**What you will do**.
For each line below, write it out exactly as it appears.
[Recorded data — start]
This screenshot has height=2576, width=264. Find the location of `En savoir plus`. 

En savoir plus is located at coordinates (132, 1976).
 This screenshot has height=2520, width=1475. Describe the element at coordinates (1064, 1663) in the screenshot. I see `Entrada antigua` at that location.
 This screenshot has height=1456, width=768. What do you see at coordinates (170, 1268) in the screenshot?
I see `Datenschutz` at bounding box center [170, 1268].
[Recorded data — finish]
**Written response**.
This screenshot has height=2576, width=264. Find the location of `En savoir plus`. 

En savoir plus is located at coordinates (132, 1976).
 This screenshot has height=2520, width=1475. Describe the element at coordinates (1064, 1663) in the screenshot. I see `Entrada antigua` at that location.
 This screenshot has height=1456, width=768. What do you see at coordinates (170, 1268) in the screenshot?
I see `Datenschutz` at bounding box center [170, 1268].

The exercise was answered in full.